Hello, I must confess to being a big fan of your blog. May I ask a question that has been on my mind (unfortunately not really related to your current blog post). I am an Anglo Catholic but have become impressed by a lot of Eastern Orthodox thought. However, one question that has been bothering me is that for large periods of western history (say during the Middle Ages) people were completely cut off from this form of Christianity purely based on geography. Does it bother you slightly that those people only really had access to one form of Latin Christianity and were deprived of Orthodoxy?
ReplyDeleteHello, Peter!
ReplyDeleteWelcome to the blog! Always glad to hear from followers of the blog here, and I apologise that it's been a full eight days since I've gotten back to you on this.
To be honest, it does bother me a bit that so much of the West didn't have a lot of access to the wisdom of the Christian East for so long. But there were bits and pieces that trickled through, even down to the present!
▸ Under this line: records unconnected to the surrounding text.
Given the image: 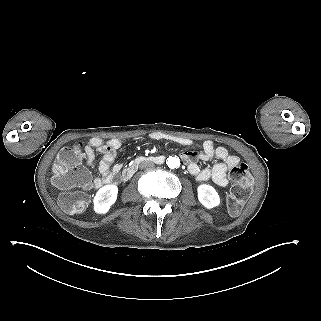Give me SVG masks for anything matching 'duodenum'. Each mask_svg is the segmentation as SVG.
<instances>
[{
	"label": "duodenum",
	"instance_id": "obj_1",
	"mask_svg": "<svg viewBox=\"0 0 321 321\" xmlns=\"http://www.w3.org/2000/svg\"><path fill=\"white\" fill-rule=\"evenodd\" d=\"M163 156H139L134 159L122 172V179L129 180L143 162H151L155 164H162L164 162Z\"/></svg>",
	"mask_w": 321,
	"mask_h": 321
}]
</instances>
During the pre-Schismatic era, Greek, Syriac and Ægyptian forms of spiritual life were not unknown to the Church in England - through saints like Hadrian, Gúðlác, Theodore of Tarsus and Bede himself of course.
And more recently, I would say that English spirituality and Anglo-Catholicism in particular were shaped by a ressourcement of Greek Patristic thought - in particular that of Dr Lancelot Andrewes. Reading an Orthodox biography of that English churchman was a fascinating exercise!